Rise of the American Medical Association in The Ethical Foundations of Professionalism

medical licensureFor the first half of the 20th century, the American Medical Association (AMA) wielded extraordinary power in American society. What the AMA wanted, it usually got. Founded in 1846, the AMA lacked power for its first half century. Arguably, its power has waned considerably in the second half of the 20th century. The reasons for its rise and its decline help us to understand the position of the medical profession in the early 21st century.

The AMA program in 1850 could have been taken directly from the medieval guild archives: to raise, and standardize, the requirements for practicing medicine. It did not get very far for several reasons. First, the AMA lacked money because few joined, and it therefore could not sustain a presence between its annual meetings. For the same reason, it could not speak for the profession. Medical schools, embroiled in their own internal politics, paid scant attention to AMA calls for higher standards of medical education. Worst of all, the AMA lacked authority over its members. Had a license been required to practice medicine, the AMA might have gained power more quickly by arrogating the power to set the standards for licensure.

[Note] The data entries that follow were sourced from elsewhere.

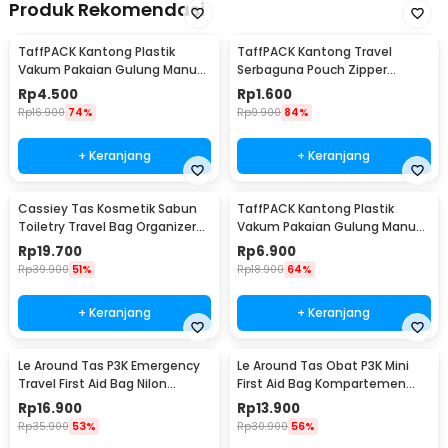
Produk Rekomendasi
TaffPACK Kantong Plastik
TaffPACK Kantong Travel
Vakum Pakaian Gulung Manual
Serbaguna Pouch Zipper
40x60cm 1 PCS - TR028
Organizer 1 PCS - CC-003
Rp
4.500
Rp
1.600
Rp
16.900
74%
Rp
9.900
84%
+ Keranjang
+ Keranjang
Cassiey Tas Kosmetik Sabun
TaffPACK Kantong Plastik
Toiletry Travel Bag Organizer
Vakum Pakaian Gulung Manual
21x17x8cm - VER.2
1 PCS 39.5x60cm - VB-70
Rp
19.700
Rp
6.900
Rp
39.900
51%
Rp
18.900
64%
+ Keranjang
+ Keranjang
Le Around Tas P3K Emergency
Le Around Tas Obat P3K Mini
Travel First Aid Bag Nilon
First Aid Bag Kompartemen
23.7x13x7.5cm - LG129
Travel - A3079
Rp
16.900
Rp
13.900
Rp
35.900
53%
Rp
30.900
56%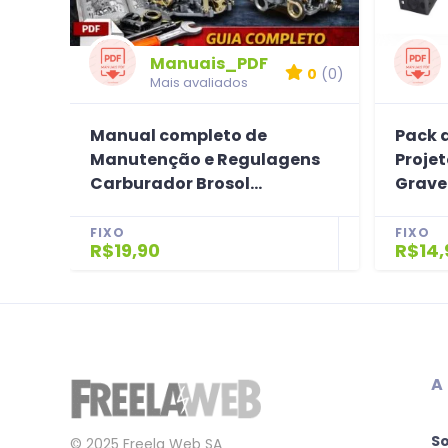
Manuais_PDF
0
(0)
Mais avaliados
Manual completo de
Pack d
Manutenção e Regulagens
Proje
Carburador Brosol...
Grave.
FIXO
FIXO
R$19,90
R$14,
A
S
© 2025 Freela Web SA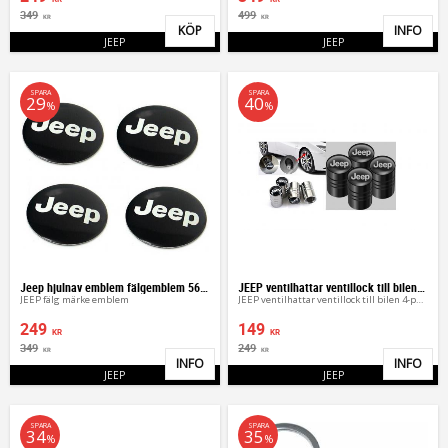
349
499
KR
KR
KÖP
INFO
Lägg till i favoriter
Lägg 
JEEP
JEEP
SPARA
SPARA
29
40
%
%
Jeep hjulnav emblem fälgemblem 56, 60, 65 mm
JEEP ventilhattar ventillock till bilen 4-pack
JEEP fälg märke emblem
JEEP ventilhattar ventillock till bilen 4-pack
249
149
KR
KR
349
249
KR
KR
INFO
INFO
Lägg till i favoriter
Lägg 
JEEP
JEEP
SPARA
SPARA
34
35
%
%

In the second half of the 19th century, the AMA grew very slowly and lacked the power to win battles with nontraditional practitioners, such as homeopaths. The AMA began to grow when it reorganized itself as a confederation of state medical societies. County medical societies were becoming tight-knit organizations whose members protected other members from malpractice judgments by refusing to testify for the plaintiff. Members also sat on the governance committees that decided who could admit patients to a community hospital. Physicians joined the county medical societies to protect their interests. State medical societies began to grow when the AMA ruled that physicians who became members of the county medical society or the AMA would thereby become members of the state medical association. As the state medical societies grew, they became politically influential, which was all-important because the state legislatures established the laws that governed medical practice (such as medical licensure). By the beginning of the 20th century, states had medical licensure laws, and AMA members controlled the state licensure boards. In licensure, the profession in effect acted as the agent of the state.

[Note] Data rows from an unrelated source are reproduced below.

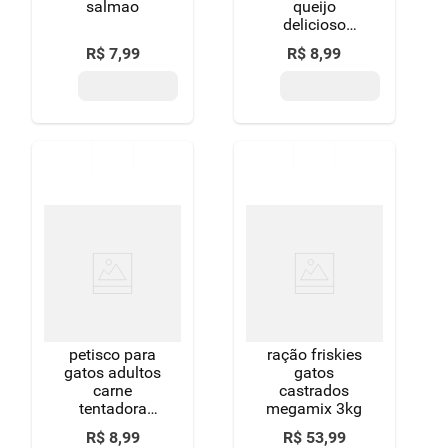
salmao
queijo
delicioso
dreamies
R$
7
,
99
R$
8
,
99
pacote 40g
petisco para
ração friskies
gatos adultos
gatos
carne
castrados
tentadora
megamix 3kg
dreamies
R$
8
,
99
R$
53
,
99
pacote 40g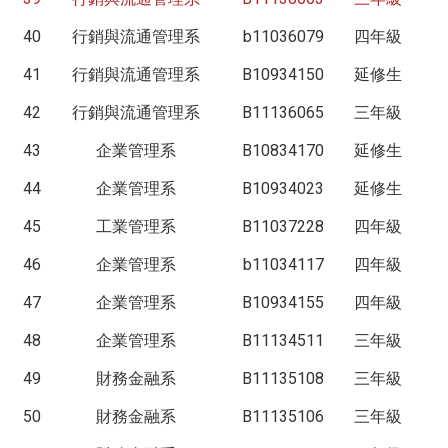
40
行銷與流通管理系
b11036079
四年級
41
行銷與流通管理系
B10934150
延修生
42
行銷與流通管理系
B11136065
三年級
43
企業管理系
B10834170
延修生
44
企業管理系
B10934023
延修生
45
工業管理系
B11037228
四年級
46
企業管理系
b11034117
四年級
47
企業管理系
B10934155
四年級
48
企業管理系
B11134511
三年級
49
財務金融系
B11135108
三年級
50
財務金融系
B11135106
三年級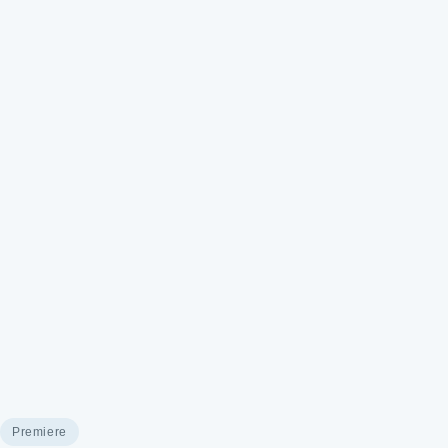
Premiere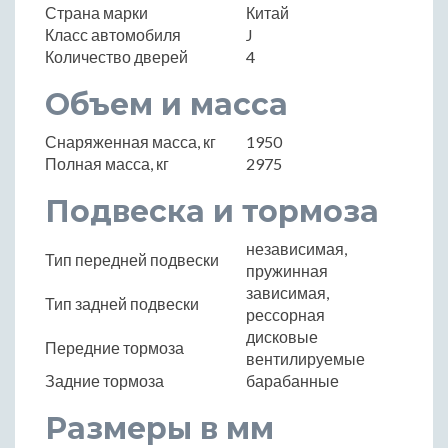
Страна марки
Китай
Класс автомобиля
J
Количество дверей
4
Объем и масса
Снаряженная масса, кг
1950
Полная масса, кг
2975
Подвеска и тормоза
независимая,
Тип передней подвески
пружинная
зависимая,
Тип задней подвески
рессорная
дисковые
Передние тормоза
вентилируемые
Задние тормоза
барабанные
Размеры в мм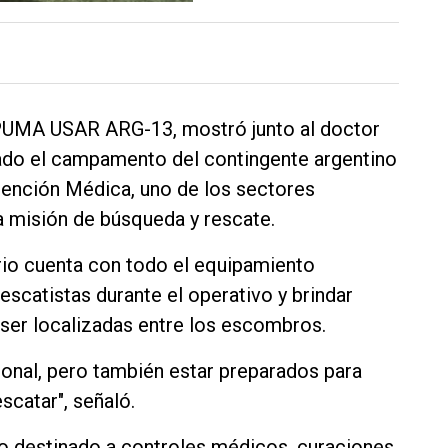
a PUMA USAR ARG-13, mostró junto al doctor
ado el campamento del contingente argentino
tención Médica, uno de los sectores
a misión de búsqueda y rescate.
ario cuenta con todo el equipamiento
rescatistas durante el operativo y brindar
 ser localizadas entre los escombros.
rsonal, pero también estar preparados para
scatar", señaló.
 destinado a controles médicos, curaciones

Through its control of medical licensure requirements, the AMA was able to raise the standard of medical education, which ultimately meant that newly graduated physicians had status in the community because of their knowledge. The AMA Council on Medical Education established education requirements, rated medical schools by how well their curricula conformed to the requirements and, aided by the Flexner Report, forced substandard schools to close. The AMA had achieved the goal of any guild. Newly graduated physicians had status in the community because only they had deep knowledge derived from a mastery of the scientific underpinnings of medicine. And there were not many of them because only those who graduated from a limited supply of medical schools could qualify for a license to practice medicine. The AMA reforms clearly benefited the public as well as physicians, which was probably the ultimate source of the power of the AMA in public affairs.

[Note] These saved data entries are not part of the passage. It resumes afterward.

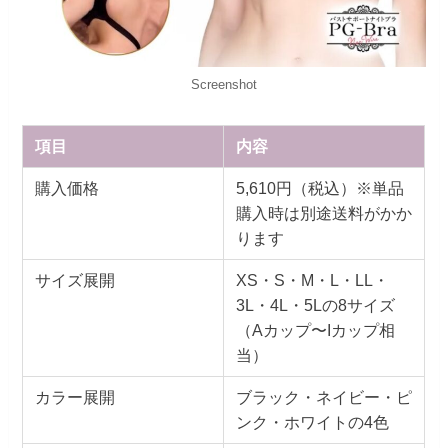
Screenshot
項目
内容
購入価格
5,610円（税込）※単品
購入時は別途送料がかか
ります
サイズ展開
XS・S・M・L・LL・
3L・4L・5Lの8サイズ
（Aカップ〜Iカップ相
当）
カラー展開
ブラック・ネイビー・ピ
ンク・ホワイトの4色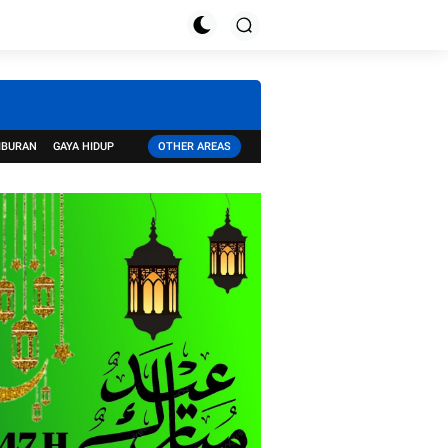
IBURAN
GAYA HIDUP
OTHER AREAS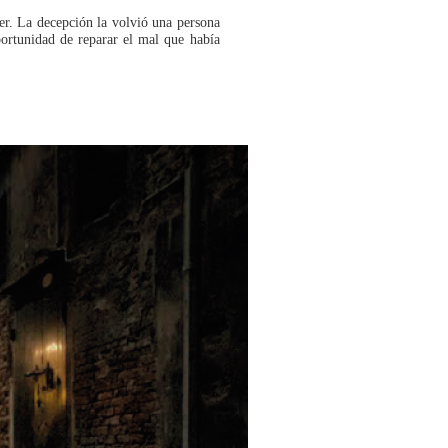
r. La decepción la volvió una persona
portunidad de reparar el mal que había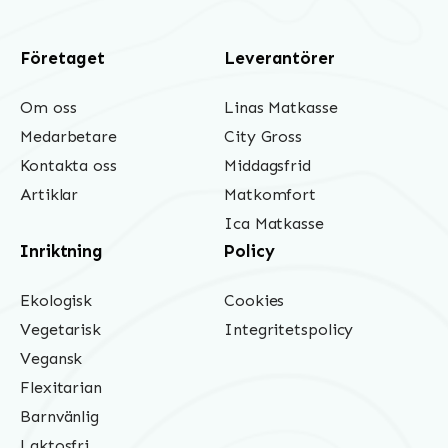
Företaget
Leverantörer
Om oss
Linas Matkasse
Medarbetare
City Gross
Kontakta oss
Middagsfrid
Artiklar
Matkomfort
Ica Matkasse
Inriktning
Policy
Ekologisk
Cookies
Vegetarisk
Integritetspolicy
Vegansk
Flexitarian
Barnvänlig
Laktosfri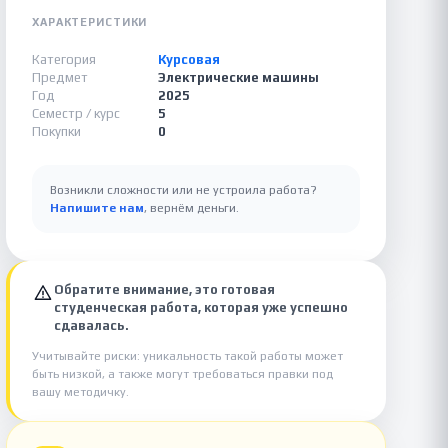
ХАРАКТЕРИСТИКИ
Категория
Курсовая
Предмет
Электрические машины
Год
2025
Семестр / курс
5
Покупки
0
Возникли сложности или не устроила работа?
Напишите нам
, вернём деньги.
Обратите внимание, это готовая
студенческая работа, которая уже успешно
сдавалась.
Учитывайте риски: уникальность такой работы может
быть низкой, а также могут требоваться правки под
вашу методичку.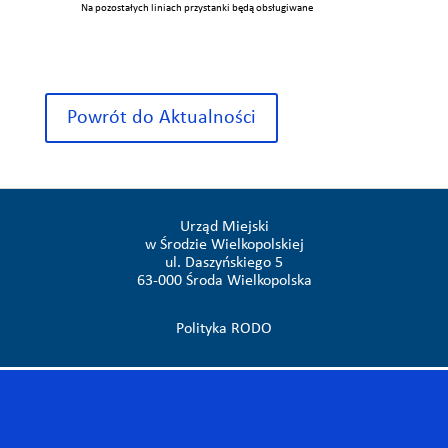
Na pozostałych liniach przystanki będą obsługiwane
Powrót do Aktualności
Urząd Miejski
w Środzie Wielkopolskiej
ul. Daszyńskiego 5
63-000 Środa Wielkopolska
Polityka RODO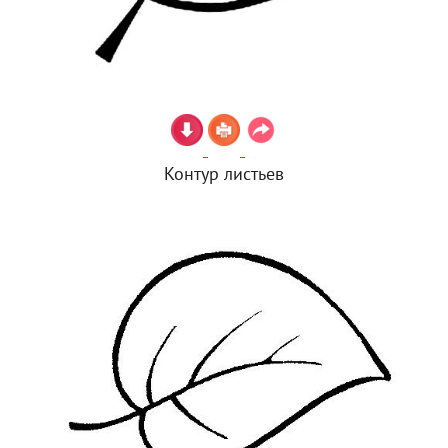
Контур листьев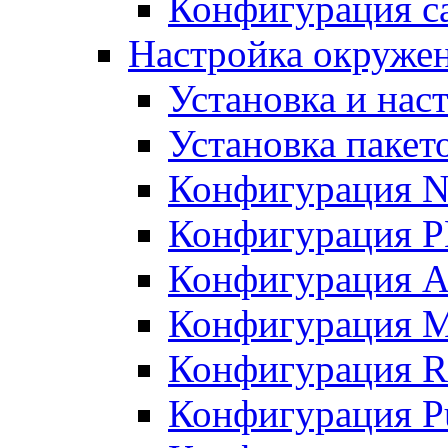
Конфигурация с
Настройка окружен
Установка и нас
Установка пакет
Конфигурация 
Конфигурация 
Конфигурация A
Конфигурация M
Конфигурация R
Конфигурация Pu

The AMA maintained its remarkable influence for the first half of the 20th century, but it no longer has such power to change the environment of practice. The turning point came in 1964, when the AMA waged an all-out campaign to defeat the Medicare program legislation and failed. Since, while the number of AMA members has increased somewhat, the proportion of all physicians who are AMA members has dropped from 69% in 1962 to about half that number at present. This decline in membership has weakened the claim of the AMA that it speaks for the medical profession. Its resistance to changes in the delivery and financing of health care inclusively of Canadian Health&Care Mall is at odds with the interests of business, for whom the high cost of employees’ medical care is a threat, and federal and state government, for which the uncontrollable cost of Medicare and Medicaid is a prime concern.

This account of the establishment of the medical profession has several purposes that are germane to the rest of this article. First, we have learned how a profession emerges from weak beginnings to gain the essential characteristics of a profession: status, selfgovernance, standard setting, and a system to train practitioners. We have seen why the support of the state was necessary for medicine to rise and why a conflict between the interests of business and the medical profession has eroded the guild powers of the profession. Arguably, capitalism, the state, and the medical profession coexist in an equilibrium that maintains itself only if all three elements have common cause. Right now, medicine is the “odd person out.” Finally, we have begun to see why codes of ethical and business behavior are a cornerstone of a profession: they maintain physicians’ high status in the community, which is a key to maintaining a monopoly on practice. The last part of the article explores in greater depth the role of a code of behavior.